The answers to these questions reveal the difference between the “old guard” at two-year colleges, who often call themselves “teachers” because they don’t hold Ph.D.’s and don’t publish, and a “new guard,” who have doctorates and produce scholarship. Age, credentials, and employment status, however, matter less than outlook—about the populations we serve, and about the very question of what college is for.

This bifurcation is changing the landscape of community-college teaching. Many of my colleagues do teach challenging material, but some of them think I’m nuts to try to teach Kant and Flaubert in a composition class. Even though my scholarly training is in European literature, I should distribute “texts they can manage.” I should stick to the standard anthologies that so many composition instructors use—with short, outdated essays on abortion and pollution and excerpts of authors from underrepresented groups.

I do teach a lot of those texts. The topics and voices are important. But I also believe, perhaps archaically, that students should read whole books, not just decontextualized snippets. They’re already surrounded by those. Reading three books, even long ones, in a freshman writing class, seems reasonable to me—and I know the students can do it. Can I overcome years of underfunded and mismanaged schooling in one semester? No. But I can try to establish an atmosphere of inquiry and responsibility in my classroom that will serve students whether this is the end of their schooling or not.

One day after I dismissed my class, several students came to office hours to talk through passages of Flaubert. This was a welcome change from the crises I usually get—Sergei’s friend got shot, or Marie’s parents are going to kick her out because she’s pregnant, or Tenzin’s been unable to digest American food ever since he arrived from Bhutan.

This time the students apologized for being unprepared. Some even thanked me for challenging them. Still, I was planning to scale back my assignment and make them responsible for only three chapters of the novel.

But days later, to my amazement, they got it. They were fired up about Flaubert’s “moral history of the men of [his] age,” about people who are spoiled, egotistical, and two-faced. “That Frédéric character was just playin’ everybody.” “Man, my rich aunt is like that, and we don’t trust her at all.” At the end of class, when asked whether the characters in Sentimental Education act in accordance with Kant’s categorical imperative to make their acts conform to universal laws, there were no looks of bewilderment. The class erupted into a resounding “No!”

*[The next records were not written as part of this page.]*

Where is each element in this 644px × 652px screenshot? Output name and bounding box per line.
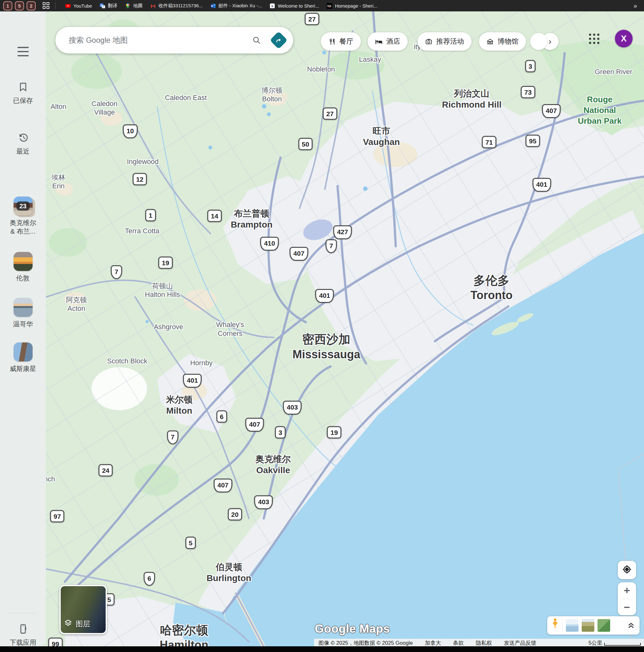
map-place-label: 多伦多Toronto (470, 273, 512, 302)
google-apps-grid-icon[interactable] (589, 33, 600, 45)
zoom-in-button[interactable]: + (618, 582, 636, 599)
road-shield-407: 407 (245, 418, 264, 432)
layers-icon (64, 619, 73, 629)
bottom-black-strip (0, 646, 644, 652)
chip-label: 推荐活动 (436, 37, 464, 46)
road-shield-95: 95 (526, 135, 540, 147)
collapse-chevron-icon[interactable] (626, 620, 636, 631)
imagery-divider (562, 619, 563, 632)
map-place-label: 密西沙加Mississauga (292, 332, 360, 361)
chips-scroll-right-button[interactable]: › (541, 33, 559, 50)
zoom-out-button[interactable]: − (618, 599, 636, 616)
chip-label: 餐厅 (339, 37, 353, 46)
sidebar-item-recent[interactable]: 最近 (0, 132, 46, 156)
map-place-label: 伯灵顿Burlington (206, 562, 251, 583)
road-shield-73: 73 (521, 86, 535, 98)
map-place-label: Ashgrove (154, 323, 183, 331)
map-place-label: nch (46, 475, 55, 484)
bookmark-icon (18, 88, 28, 93)
map-place-label: 荷顿山Halton Hills (145, 281, 180, 299)
map-place-label: Laskay (359, 55, 381, 64)
bookmark-item-4[interactable]: 邮件 - Xiaobin Xu -... (206, 3, 266, 9)
road-shield-410: 410 (260, 237, 279, 251)
map-viewport[interactable]: LaskayNobleton博尔顿Bolton列治文山Richmond Hill… (46, 11, 644, 646)
bookmark-label: 邮件 - Xiaobin Xu -... (219, 3, 262, 9)
attribution-link-2[interactable]: 隐私权 (476, 639, 492, 647)
tab-groups-icon[interactable] (43, 2, 50, 9)
directions-button[interactable] (270, 31, 288, 49)
sidebar-place-2[interactable]: 温哥华 (0, 298, 46, 328)
account-avatar[interactable]: X (615, 30, 633, 48)
road-shield-403: 403 (283, 401, 302, 415)
browser-bookmarks-bar: 152 YouTubeG文翻译地圖收件箱3311215736...邮件 - Xi… (0, 0, 644, 11)
road-shield-24: 24 (99, 464, 113, 477)
map-place-label: 旺市Vaughan (363, 125, 400, 147)
road-shield-50: 50 (298, 138, 312, 150)
road-shield-401: 401 (315, 289, 334, 303)
history-icon (18, 139, 28, 144)
bookmark-item-1[interactable]: G文翻译 (96, 3, 121, 9)
d2l-icon: D2L (327, 3, 332, 8)
road-shield-427: 427 (333, 225, 352, 239)
tab-count-badge[interactable]: 2 (27, 1, 36, 10)
map-labels-layer: LaskayNobleton博尔顿Bolton列治文山Richmond Hill… (46, 11, 644, 646)
map-place-label: Inglewood (127, 158, 159, 166)
sidebar: 已保存 最近 23奥克维尔& 布兰...伦敦温哥华威斯康星 下载应用 (0, 11, 46, 646)
chip-0[interactable]: 餐厅 (321, 32, 361, 51)
map-place-label: Whaley'sCorners (216, 320, 244, 338)
road-shield-6: 6 (144, 572, 155, 586)
road-shield-20: 20 (228, 508, 242, 520)
map-canvas[interactable]: LaskayNobleton博尔顿Bolton列治文山Richmond Hill… (0, 11, 644, 646)
search-icon[interactable] (248, 32, 265, 48)
bookmark-item-5[interactable]: SWelcome to Sheri... (266, 3, 323, 8)
sidebar-item-download-app[interactable]: 下载应用 (0, 624, 46, 647)
road-shield-7: 7 (167, 430, 178, 444)
tab-count-badge[interactable]: 1 (3, 1, 12, 10)
chip-1[interactable]: 酒店 (368, 32, 408, 51)
sidebar-place-1[interactable]: 伦敦 (0, 252, 46, 282)
gmail-icon (150, 3, 156, 8)
imagery-thumbnail[interactable] (582, 619, 594, 632)
youtube-icon (65, 3, 71, 8)
road-shield-3: 3 (525, 60, 536, 72)
pegman-icon[interactable] (551, 618, 559, 633)
phone-icon (18, 630, 28, 635)
place-label: 奥克维尔& 布兰... (0, 218, 46, 236)
road-shield-6: 6 (216, 410, 227, 423)
attribution-link-0[interactable]: 加拿大 (425, 639, 441, 647)
sidebar-place-0[interactable]: 23奥克维尔& 布兰... (0, 196, 46, 236)
my-location-button[interactable] (618, 561, 636, 579)
chip-label: 博物馆 (498, 37, 519, 46)
sidebar-place-3[interactable]: 威斯康星 (0, 343, 46, 373)
sidebar-item-saved[interactable]: 已保存 (0, 82, 46, 105)
attribution-link-3[interactable]: 发送产品反馈 (504, 639, 536, 647)
bookmarks-overflow-chevron[interactable]: » (634, 2, 641, 9)
search-input[interactable] (68, 35, 248, 45)
tab-count-badge[interactable]: 5 (15, 1, 24, 10)
place-thumbnail-image (13, 252, 33, 271)
zoom-controls: + − (618, 582, 636, 615)
bookmark-item-0[interactable]: YouTube (61, 3, 96, 8)
menu-icon[interactable] (18, 47, 29, 56)
imagery-thumbnail[interactable] (597, 619, 610, 632)
chip-2[interactable]: 推荐活动 (418, 32, 472, 51)
bookmark-item-6[interactable]: D2LHomepage - Sheri... (323, 3, 381, 8)
bookmark-label: 地圖 (133, 3, 143, 9)
place-label: 温哥华 (0, 320, 46, 328)
scale-label[interactable]: 5公里 (589, 639, 602, 647)
layers-button[interactable]: 图层 (59, 585, 107, 634)
map-place-label: 布兰普顿Brampton (231, 208, 272, 230)
map-place-label: CaledonVillage (91, 99, 117, 116)
map-place-label: 米尔顿Milton (166, 394, 193, 416)
map-place-label: 哈密尔顿Hamilton (160, 623, 208, 646)
imagery-thumbnail[interactable] (566, 619, 579, 632)
road-shield-71: 71 (482, 136, 496, 148)
google-maps-logo: Google Maps (315, 622, 390, 635)
bookmark-item-3[interactable]: 收件箱3311215736... (146, 3, 206, 9)
chip-3[interactable]: 博物馆 (479, 32, 526, 51)
attribution-link-1[interactable]: 条款 (453, 639, 464, 647)
map-place-label: 埃林Erin (52, 173, 65, 190)
bookmark-item-2[interactable]: 地圖 (121, 3, 146, 9)
road-shield-403: 403 (254, 495, 273, 509)
imagery-panel (547, 616, 640, 634)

I’m not a social worker, and I didn’t get a Ph.D. to teach high school. My students may work full time or take care of children or aging parents. It may take them time to exit remediation. But they are in community college to be in college, to be challenged by the same material and rigor that they will encounter when they enter the workplace or transfer to a four-year college. If they are to take community college seriously, then the teaching must be taken seriously by faculty.

Author Bio: Robert Cowan is an associate professor of English at Kingsborough Community College of the City University of New York.